Under standard business accounting practices, ledger and tax accounts are managed differently. In tax accounting, only a portion of standard expenses is taxed during any particular tax period because of the limits of the established norm. The remaining portion is taxed in tax accounting in future periods. In cost accounting, however, standard expenses are applied to the account in full during the period in which they arise.
You can introduce representative expenses as place-holders for standard expenses. Representative expenses are written off for the tax period in an amount not to exceed 4 percent of company payroll expenses for that tax period.
Because accounting norms and standard expense calculation algorithms are variable, you can generally apply a flexible calculation method when defining their values.

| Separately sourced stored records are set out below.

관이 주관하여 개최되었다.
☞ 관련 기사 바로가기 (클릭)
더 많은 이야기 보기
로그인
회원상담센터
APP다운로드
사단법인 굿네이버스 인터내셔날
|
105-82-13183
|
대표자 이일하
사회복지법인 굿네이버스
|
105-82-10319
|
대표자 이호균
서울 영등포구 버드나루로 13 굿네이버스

A calculation method could include one or more sequential calculations. A calculation sequence consists of counters that perform mathematical and logical operations on register lines. The subtotals and final calculation results are recorded into tax registers or deferral cards.
Standard expenses are handled in the following registers:
Standard expenses rate for current period – This register contains the results of norm calculations for the current period. Expenses are taxed in the current period tax account in accordance with these norms.
Standard expenses rate for deferred periods – This register contains the corresponding results of norm calculations for future periods. The future period norm is adjusted above the current period norm, and forms a deferred expense.
Standard expenses in current period – This register reflects information about current expenses, their standard portion, and their above-norm portion.